Genome-Wide Analysis of Q-Type C2H2 ZFP Genes in Response to Biotic and Abiotic Stresses in Sugar Beet

SIMPLE SUMMARY: A plant’s C2H2-type zinc finger proteins (C2H2-ZFPs) play crucial roles in the process of plant growth and development, as well as various stress responses. The Q-type ZFP family, which contains a conserved “QALGGH”, has been reported in many plants. Sugar beet is an important crop for sugar production. Salt stress and viral infection significantly reduce both sugar yield and processing quality of sugar beet. So far, the genome-wide analysis of Q-type C2H2 ZPFs and their expression pattern in sugar beet have not been analyzed yet. This study analyzed 35 Q-type ZFPs in sugar beet and their expression patterns under salt stress and virus. These results will provide theoretical evidence for understanding the functions of Q-type ZFPs. ABSTRACT: A plant’s Q-type C2H2-type ZFP plays key roles in plant growth and development and responses to biotic and abiotic stresses. Sugar beet (Beta vulgaris L.) is an important crop for sugar production. Salt stress and viral infection significantly reduce the root yield and sugar content of sugar beet. However, there is a lack of comprehensive genome-wide analyses of Q-type C2H2 ZFPs and their expression patterns in sugar beet under stress.

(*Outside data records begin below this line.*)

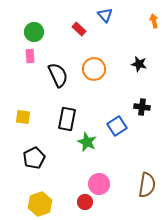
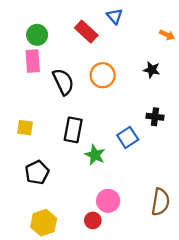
orange arrow: (154, 21) -> (167, 35), moved, turned 128
red rectangle: (79, 29) -> (86, 32), size x1.5
pink rectangle: (30, 56) -> (33, 61), size x1.5

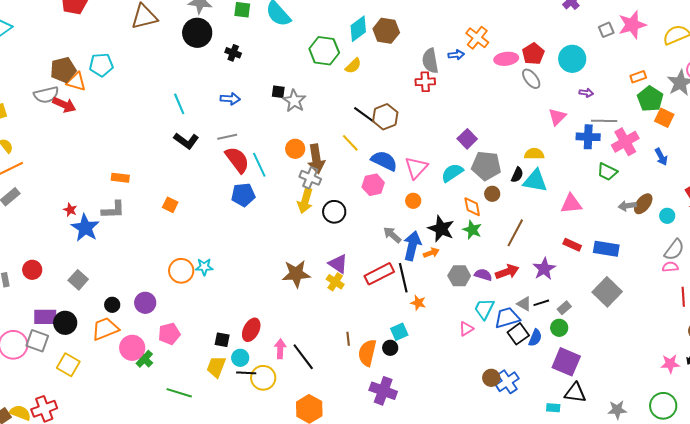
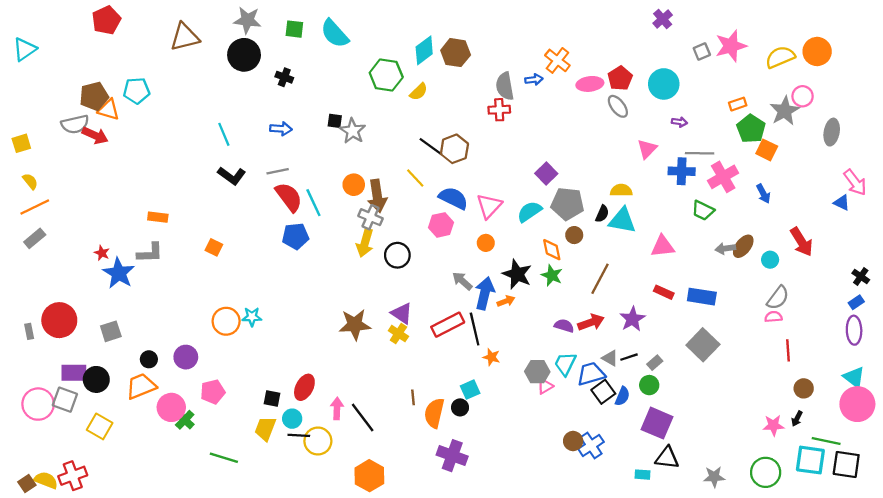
red circle: (32, 270) -> (59, 320), size x1.6
gray hexagon: (459, 276) -> (537, 372), moved
gray square: (78, 280) -> (111, 331), turned 30

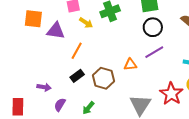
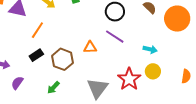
purple line: (154, 52) -> (115, 37), turned 60
green arrow: (88, 108) -> (53, 88), moved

In this study, 35 sugar beet Q-type C2H2 ZFPs (BvZFPs) containing at least one conserved “QALGGH” motif were identified via bioinformatics techniques using TBtools software. According to their evolutionary relationship, the BvZFPs were classified into five subclasses. Within each subclass, the physicochemical properties and motif compositions showed strong similarities. A Ka/Ks analysis indicated that the BvZFPs were conserved during evolution. Promoter cis-element analysis revealed that most BvZFPs are associated with elements related to phytohormone, biotic or abiotic stress, and plant development. The expression data showed that the BvZFPs in sugar beet are predominantly expressed in the root. In addition, BvZFPs are involved in the response to abiotic and biotic stresses, including salt stress and viral infection. Overall, these results will extend our understanding of the Q-type C2H2 gene family and provide valuable information for the biological breeding of sugar beet against abiotic and biotic stresses in the future.